I couldn't think of anything to say, and he didn't speak for a while either. After a bit, he asked, "What's her name?"
I knew he meant my rifle. "Nemesis."
He nodded. "Apt," he commented. "They tell me you're very good with her."
Flatly, I said, "I have killed seventy-eight skin jobs with her."
"You've never missed," he said.
"Never," I agreed.
He fell silent again. Finally, he questioned, "Do you know why I'm here?"
"Sam said I have to talk to someone," I replied.
Patiently, he asked, "And why does Sam think you need to talk to someone?"
I stared at the ceiling. I didn't think this would help. But I didn't understand a lot of things. "How does everyone else handle it?" I asked abruptly.
"Not everyone does," he said, crossing his arms.
I thought about that. The most we'd had on our team was a hundred and three… we were down to seventy-four now, and not all of those gone had been killed. Some had just disappeared.
He waited without speaking.
"You're a cleric," I growled. "Aren't you supposed to say a prayer or something?"
"Do you think that would help?" he replied.
I blinked. I hadn't ever really considered it. "No," I finally said.
Again he was silent. The splotch of sunlight on the wall moved. I stared up at the ceiling.
I sighed. "I get the shakes," I said. "I have nightmares. I… can't sleep. I get pissed off at people I shouldn't be angry at. I get bad headaches a lot. Nothing seems real, except for what I can see through the scope." I touched it with my fingertips.
"Why is that?" he queried.
I breathed. "Seventy-eight," I said softly.
He heard me, though. "You have killed seventy-eight skin jobs."
I nodded.
"They are the enemy," he said, as casually as if commenting that it looked like it might rain.
I closed my eyes, then opened them. "They… look like people. Through the scope." I felt sick to my stomach again.
"So enemy or not, you are killing people," he stated.
"Yes," I agreed.
"Right, then," he nodded and stood, going briskly to the door.
"Is that it?" I asked, startled, sitting up, the rifle across my legs.

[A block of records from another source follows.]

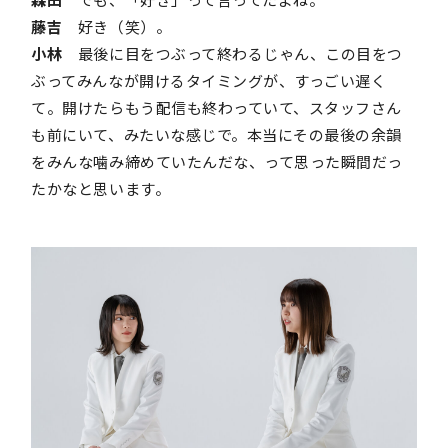
藤吉
好き（笑）。
小林
最後に目をつぶって終わるじゃん、この目をつ
ぶってみんなが開けるタイミングが、すっごい遅く
て。開けたらもう配信も終わっていて、スタッフさん
も前にいて、みたいな感じで。本当にその最後の余韻
をみんな噛み締めていたんだな、って思った瞬間だっ
たかなと思います。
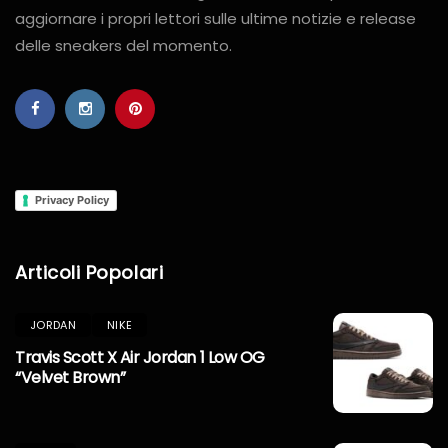
aggiornare i propri lettori sulle ultime notizie e release
delle sneakers del momento.
Privacy Policy
Articoli Popolari
JORDAN
NIKE
Travis Scott X Air Jordan 1 Low OG
“Velvet Brown”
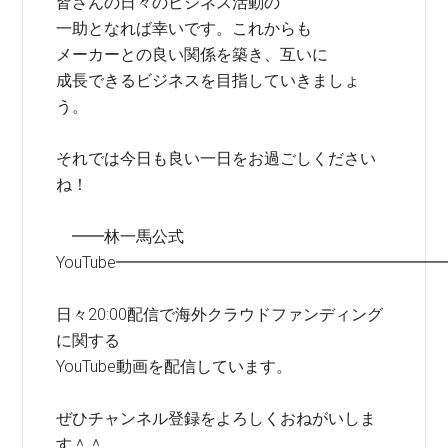
皆さんの日々のビジネス活動の
一助となれば幸いです。これからも
メーカーとの良い関係を築き、互いに
成長できるビジネスを目指していきましょ
う。
それでは今日も良い一日をお過ごしください
ね！
━━林一馬公式
YouTube━━━━━━━━━━━━━━━━━━━━
日々20:00配信で海外クラウドファンディング
に関する
YouTube動画を配信しています。
ぜひチャンネル登録をよろしくおねがいしま
す＾＾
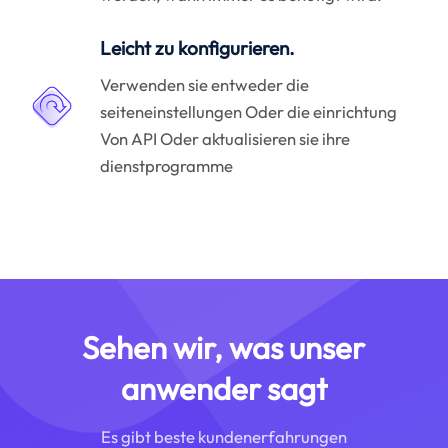
Leicht zu konfigurieren.
Verwenden sie entweder die
seiteneinstellungen Oder die einrichtung
Von API Oder aktualisieren sie ihre
dienstprogramme
Sehen wir, was unser
anwender sagt
Es gibt beste kundenerfahrungen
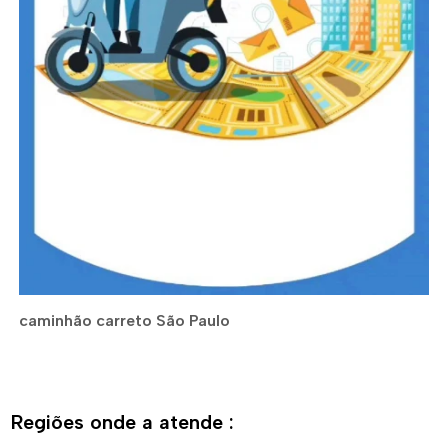
caminhão carreto São Paulo
Regiões onde a atende :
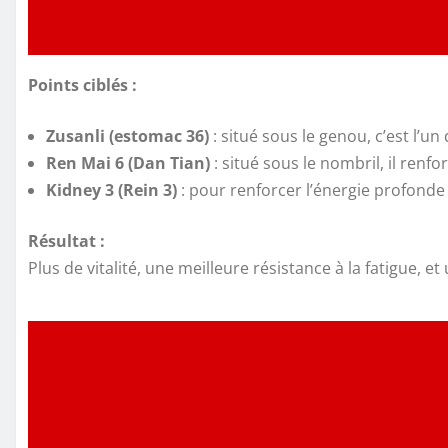
Points ciblés :
Zusanli (estomac 36)
: situé sous le genou, c’est l’un
Ren Mai 6 (Dan Tian)
: situé sous le nombril, il renfo
Kidney 3 (Rein 3)
: pour renforcer l’énergie profonde
Résultat :
Plus de vitalité, une meilleure résistance à la fatigue, e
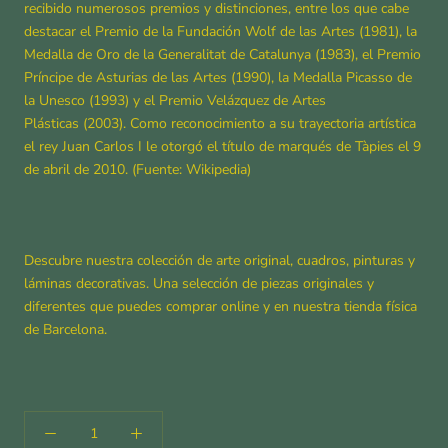
recibido numerosos premios y distinciones, entre los que cabe
destacar el Premio de la Fundación Wolf de las Artes (1981), la
Medalla de Oro de la Generalitat de Catalunya (1983), el Premio
Príncipe de Asturias de las Artes (1990), la Medalla Picasso de
la Unesco (1993) y el Premio Velázquez de Artes
Plásticas (2003). Como reconocimiento a su trayectoria artística
el rey Juan Carlos I le otorgó el título de marqués de Tàpies el 9
de abril de 2010. (Fuente: Wikipedia)
Descubre nuestra colección de arte original, cuadros, pinturas y
láminas decorativas. Una selección de piezas originales y
diferentes que puedes comprar online y en nuestra tienda física
de Barcelona.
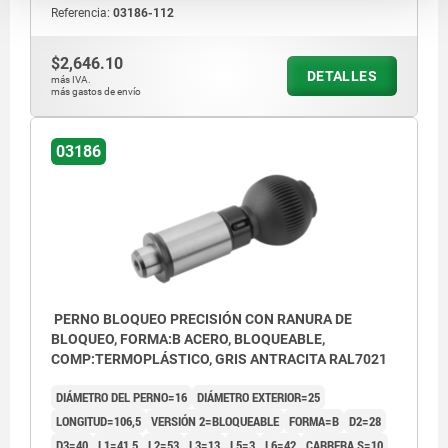
Referencia:
03186-112
$2,646.10
DETALLES
más IVA.
más gastos de envío
03186
PERNO BLOQUEO PRECISIÓN CON RANURA DE
BLOQUEO, FORMA:B ACERO, BLOQUEABLE,
COMP:TERMOPLÁSTICO, GRIS ANTRACITA RAL7021
DIÁMETRO DEL PERNO=16
DIÁMETRO EXTERIOR=25
LONGITUD=106,5
VERSIÓN 2=BLOQUEABLE
FORMA=B
D2=28
D3=40
L1=41,5
L2=53
L3=13
L5=3
L6=42
CARRERA S=10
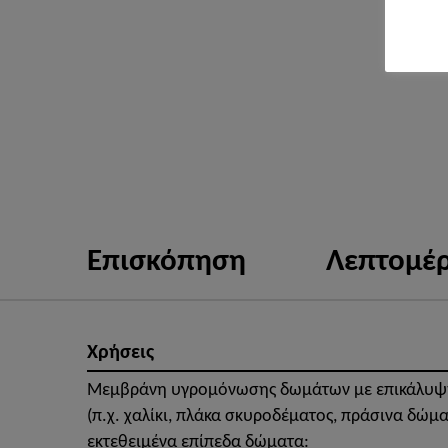
Επισκόπηση
Λεπτομέρ
Χρήσεις
Μεμβράνη υγρομόνωσης δωμάτων με επικάλυψ
(π.χ. χαλίκι, πλάκα σκυροδέματος, πράσινα δώμα
εκτεθειμένα επίπεδα δώματα:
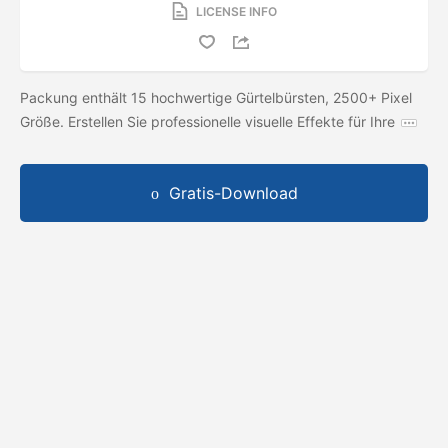
LICENSE INFO
Packung enthält 15 hochwertige Gürtelbürsten, 2500+ Pixel
Größe. Erstellen Sie professionelle visuelle Effekte für Ihre
Gratis-Download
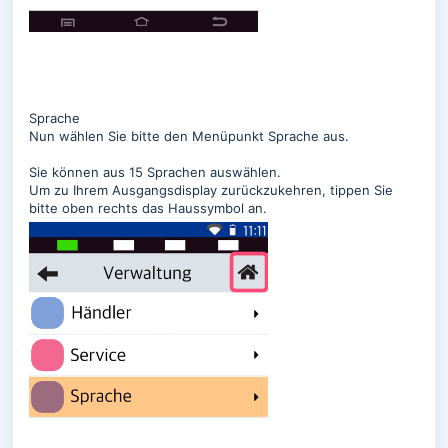
Sprache
Nun wählen Sie bitte den Menüpunkt Sprache aus.
Sie können aus 15 Sprachen auswählen.
Um zu Ihrem Ausgangsdisplay zurückzukehren, tippen Sie
bitte oben rechts das Haussymbol an.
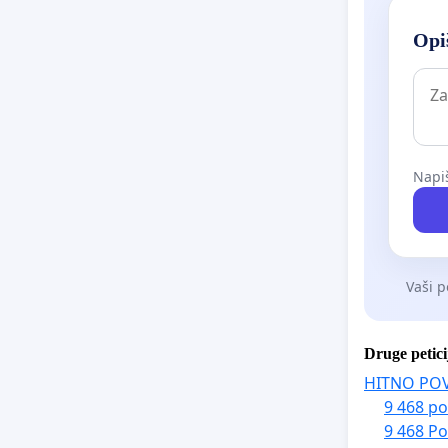
Opiš
Napiš
Vaši p
Druge petici
HITNO PO
9 468 po
9 468 Po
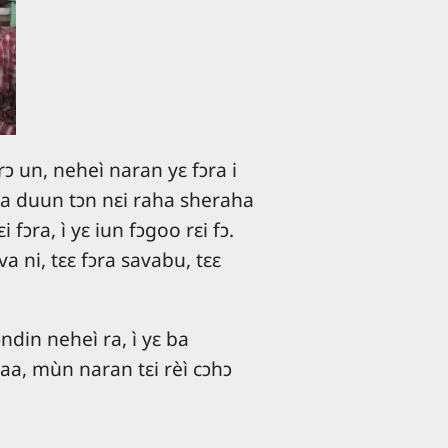
 un, neheì naran yɛ fɔra i
aa duun tɔn nɛi raha sheraha
 fɔra, ì yɛ iun fɔgoo rɛi fɔ.
a ni, tɛɛ fɔra savabu, tɛɛ
ndin neheì ra, ì yɛ ba
raa, mùn naran tɛi rèì cɔhɔ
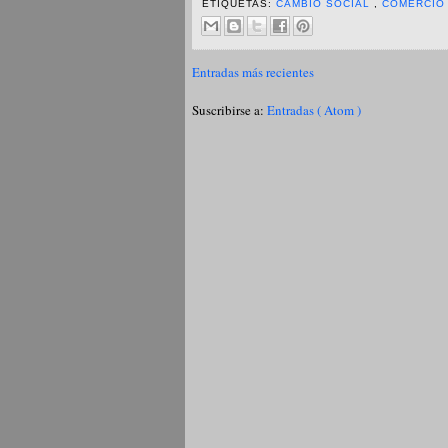
ETIQUETAS:
CAMBIO SOCIAL
,
COMERCIO
Entradas más recientes
Suscribirse a:
Entradas ( Atom )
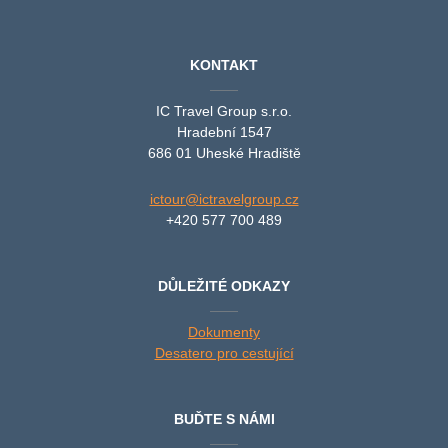
KONTAKT
IC Travel Group s.r.o.
Hradební 1547
686 01 Uheské Hradiště
ictour@ictravelgroup.cz
+420 577 700 489
DŮLEŽITÉ ODKAZY
Dokumenty
Desatero pro cestující
BUĎTE S NÁMI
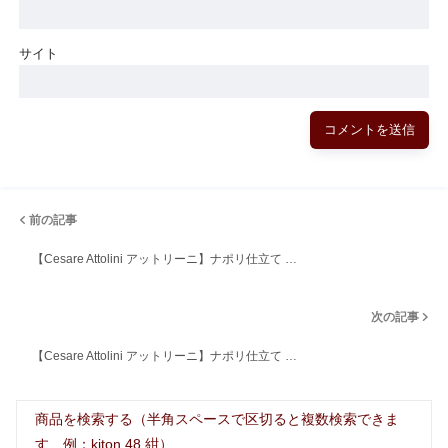
サイト
前の記事
【Cesare Attolini アットリーニ】ナポリ仕立て …
次の記事
【Cesare Attolini アットリーニ】ナポリ仕立て …
商品を検索する（半角スペースで区切ると複数検索できま
す 例：kiton 48 紺）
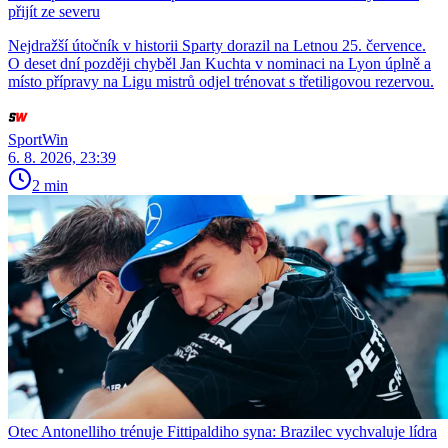
přijít ze severu
Nejdražší útočník v historii Sparty dorazil na Letnou 25. července.
O deset dní později chyběl Jan Kuchta v nominaci na Lyon úplně a
místo přípravy na Ligu mistrů odjel trénovat s třetiligovou rezervou.
SportWin
6. 8. 2026, 23:39
2 min
Otec Antonelliho trénuje Fittipaldiho syna: Brazilec vychvaluje lídra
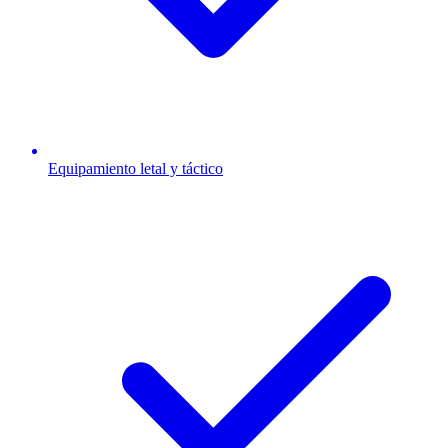
Equipamiento letal y táctico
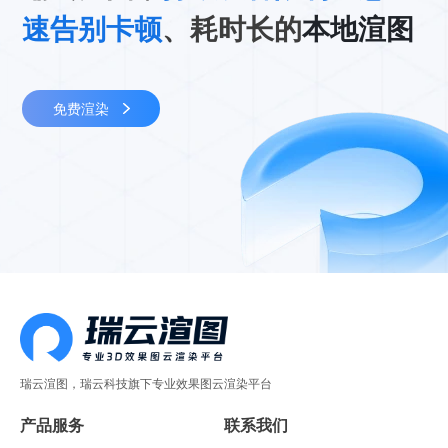
速告别卡顿
、耗时长的
本地渲图
免费渲染
瑞云渲图，瑞云科技旗下专业效果图云渲染平台
产品服务
联系我们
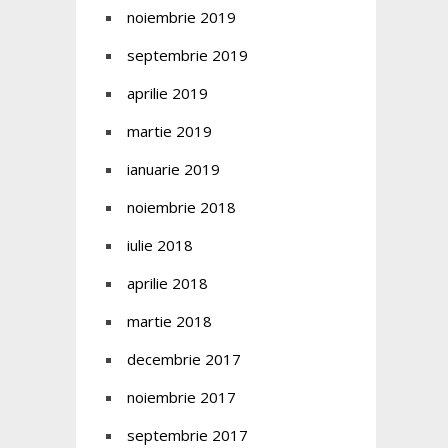
noiembrie 2019
septembrie 2019
aprilie 2019
martie 2019
ianuarie 2019
noiembrie 2018
iulie 2018
aprilie 2018
martie 2018
decembrie 2017
noiembrie 2017
septembrie 2017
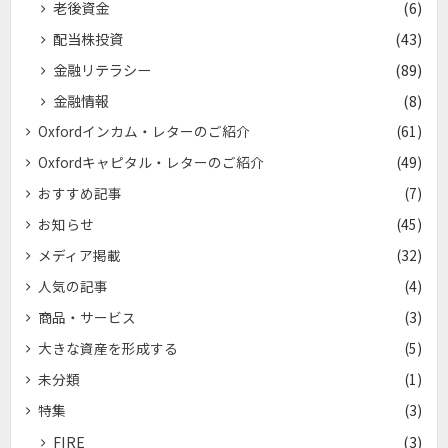
老後資金
(6)
配当株投資
(43)
金融リテラシー
(89)
金融情報
(8)
Oxfordインカム・レターのご紹介
(61)
Oxfordキャピタル・レターのご紹介
(49)
おすすめ記事
(7)
お知らせ
(45)
メディア掲載
(32)
人気の記事
(4)
商品・サービス
(3)
大きな資産を形成する
(5)
未分類
(1)
特集
(3)
FIRE
(3)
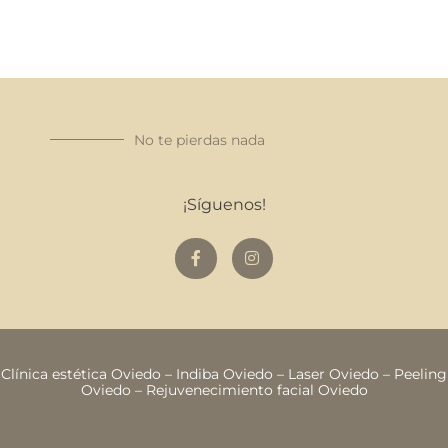
No te pierdas nada
¡Síguenos!
Clínica estética Oviedo
–
Indiba Oviedo
–
Laser Oviedo
–
Peeling
Oviedo
–
Rejuvenecimiento facial Oviedo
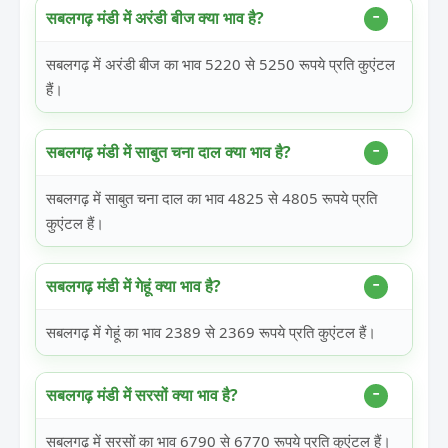
सबलगढ़ मंडी में अरंडी बीज क्या भाव है?
सबलगढ़ में अरंडी बीज का भाव 5220 से 5250 रूपये प्रति कुएंटल
हैं।
सबलगढ़ मंडी में साबुत चना दाल क्या भाव है?
सबलगढ़ में साबुत चना दाल का भाव 4825 से 4805 रूपये प्रति
कुएंटल हैं।
सबलगढ़ मंडी में गेहूं क्या भाव है?
सबलगढ़ में गेहूं का भाव 2389 से 2369 रूपये प्रति कुएंटल हैं।
सबलगढ़ मंडी में सरसों क्या भाव है?
सबलगढ़ में सरसों का भाव 6790 से 6770 रूपये प्रति कुएंटल हैं।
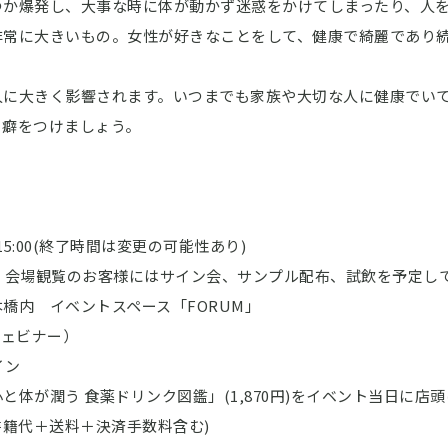
つか爆発し、大事な時に体が動かず迷惑をかけてしまったり、人
非常に大きいもの。女性が好きなことをして、健康で綺麗であり
人に大きく影響されます。いつまでも家族や大切な人に健康でい
う癖をつけましょう。
0～15:00(終了時間は変更の可能性あり)
、会場観覧のお客様にはサイン会、サンプル配布、試飲を予定し
橋内 イベントスペース「FORUM」
ェビナー）
イン
体が潤う 食薬ドリンク図鑑」(1,870円)をイベント当日に店
籍代＋送料＋決済手数料含む)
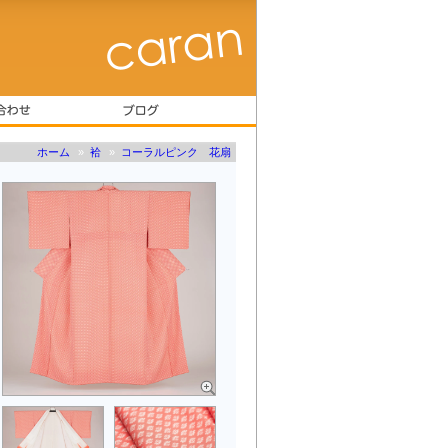
ホーム
»
袷
»
コーラルピンク 花扇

He paused. "I can say a prayer if you like," he replied with irony.
"But…" I was confused.
"You look the enemy in the face through the scope of that rifle," he said calmly, nodding to it. "And you have no problem facing that enemy and doing what you have to do."
I breathed in and out. "My enemy is on both ends of the rifle," I murmured.
"Yes," he said, in exactly the same tone of voice I'd used. He gazed at me. "You are the only one who can decide how you will defeat your enemy… but you must have a clear sight of that enemy first."
I nodded slowly. He nodded back, and left.
"I have killed seventy-eight people," I said quietly in the empty cabin. I lay back on the cot. My world was a small, sharp circle with crosshairs at the center. I closed my eyes and looked back at myself from the other side of those crosshairs. Every detail as clear as under a microscope.